(Page images and extracted text)
######

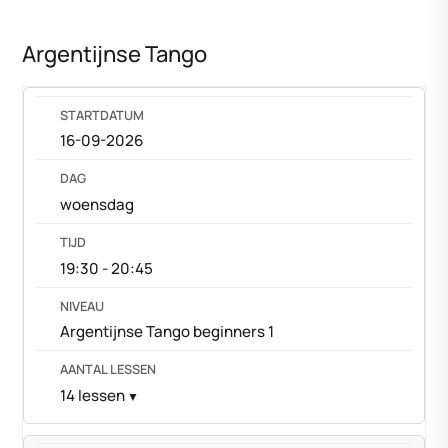
Argentijnse Tango
16-09-2026
woensdag
19:30 - 20:45
Argentijnse Tango beginners 1
14 lessen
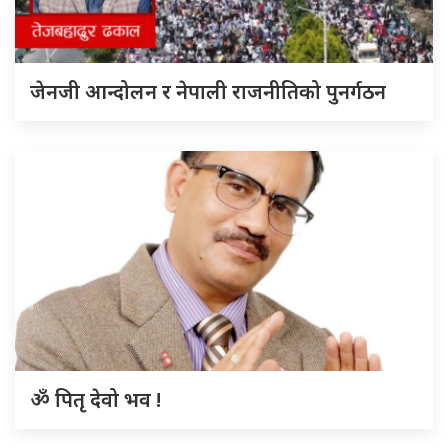
जेनजी आन्दोलन र नेपाली राजनीतिको पुनर्गठन
ॐ पितृ देवो भव !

######

#### [THE TASK]
Output each record above exactly as it stands, excluding all pictures.

#### [TASK RESPONSE]
Argentijnse Tango
16-09-2026
woensdag
19:30 - 20:45
Argentijnse Tango beginners 1
14 lessen
जेनजी आन्दोलन र नेपाली राजनीतिको पुनर्गठन
ॐ पितृ देवो भव !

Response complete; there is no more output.